Interview with Type Designer Mark Simonson

Grant Friedman

March 23, 2009

When I started working digitally in the late Eighties, I couldn’t wait to stop doing things the old way. Simply being able to “undo” was worth the hassle of learning a whole new set of tools. And the results were more perfect than was possible the old way. On the other hand, I think drawing on paper is still the most direct and natural method for getting visual ideas out of your head into the real world. I suppose a graphics tablet could work, too.

GF: How do you think technology will affect font design in the future? What sort of trends do you see emerging?

MS Font formats have become more sophisticated. OpenType allows all sorts of things to happen automatically, like choosing alternate characters based on their position in a word, that previously had to be done manually. Progress has been slow, though. Apple introduced a similar font format in the early Nineties that was just as sophisticated, but it failed because it only worked on Macs. OpenType, although it came later, has been much more successful. I think it will continue to evolve, but perhaps not as fast as we want.

On the other hand, font design tools have been continually improving. As a result, I think the general level of quality of fonts is getting better, even if the formats have been relatively static.

GF: Choosing a font to use in a design can be one of the toughest and most challenging aspects of a project. What sort of advice would you give to a graphic designer looking to choose the perfect font for a project?

MS: Think of a font as you might think of an actor playing a part, or a narrator reading your text. The font is not the content, but it can influence the reader’s impression of the content. In most cases, you want a font that does not call attention to itself, a font that does not “up-stage” the content. Sometimes, you do want a font that gets attention or evokes a certain attitude or association. First and foremost, you should think of your audience, and what, if anything, the font will mean to them.

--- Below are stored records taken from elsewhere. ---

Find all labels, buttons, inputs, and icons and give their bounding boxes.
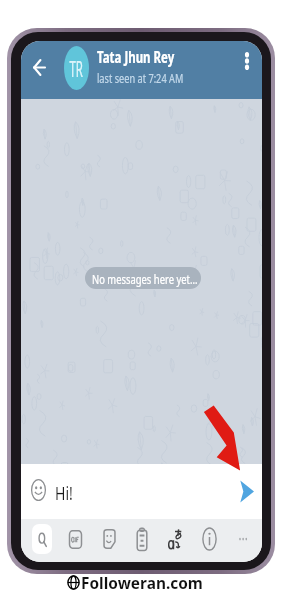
button[interactable]: GIF <box>65 524 85 554</box>
button[interactable]: Translate <box>165 524 185 554</box>
button[interactable]: Tata Jhun Rey <box>97 46 227 86</box>
staticText: Followeran.com <box>81 571 204 593</box>
button[interactable]: Stickers <box>99 524 119 554</box>
button[interactable]: Info <box>199 524 219 554</box>
staticText: Tata Jhun Rey <box>97 45 175 68</box>
button[interactable]: More options <box>235 49 259 73</box>
button[interactable]: Back <box>25 51 53 84</box>
button[interactable]: TR <box>64 46 89 90</box>
button[interactable]: Send <box>235 475 259 507</box>
button[interactable]: Emoji <box>25 474 51 506</box>
staticText: Hi! <box>55 481 73 506</box>
staticText: last seen at 7:24 AM <box>97 69 183 87</box>
button[interactable]: Search <box>32 524 52 554</box>
staticText: TR <box>69 54 84 82</box>
staticText: No messages here yet... <box>92 270 198 288</box>
button[interactable]: Clipboard <box>132 524 152 554</box>
button[interactable]: More <box>233 524 253 554</box>
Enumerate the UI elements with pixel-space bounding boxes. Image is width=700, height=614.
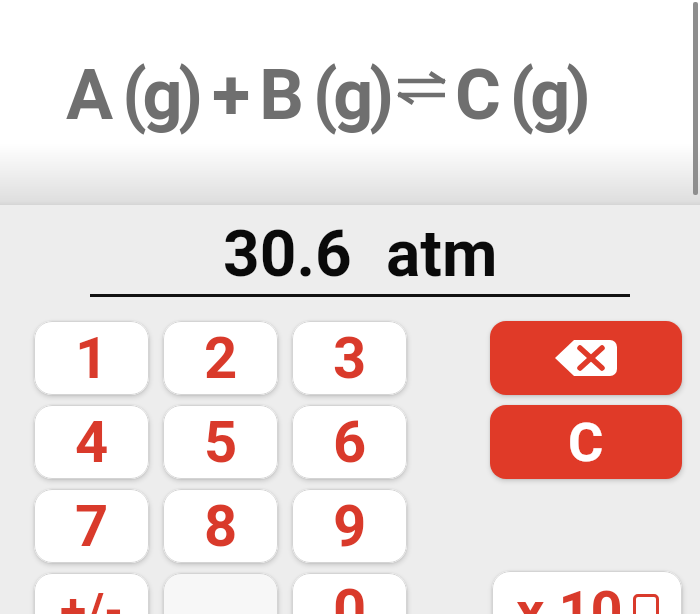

GF: Some of my favorite fonts of yours include Kinescope and Refrigerator Deluxe. Which of your fonts do you like the best? Are there any fonts by any other designers that you really admire?

MS It’s hard to pick one, but if I had to, it would be Coquette. It’s partly because its origins are still rather mysterious to me. It seems to have bubbled up from my subconscious fully formed. It started with a logo I was working on in about 1992. The logo wasn’t used, at least at first. But the letters I came up with kept coming back to me. I would make doodles of them during meetings, or when I was on the phone, until I had a pile of sketches.

It seemed inevitible that it would become a font. It also taught me something new about drawing typefaces, which was to let go of geometry as a crutch and to trust my eye. It wasn’t until I understood that that I was able to draw it properly. Finally, in most of my other typefaces, there was a deliberate goal in mind. I start with a concept and follow through. With Coquette, it felt like finding a buried treasure, and my job was to dig it up without damaging it.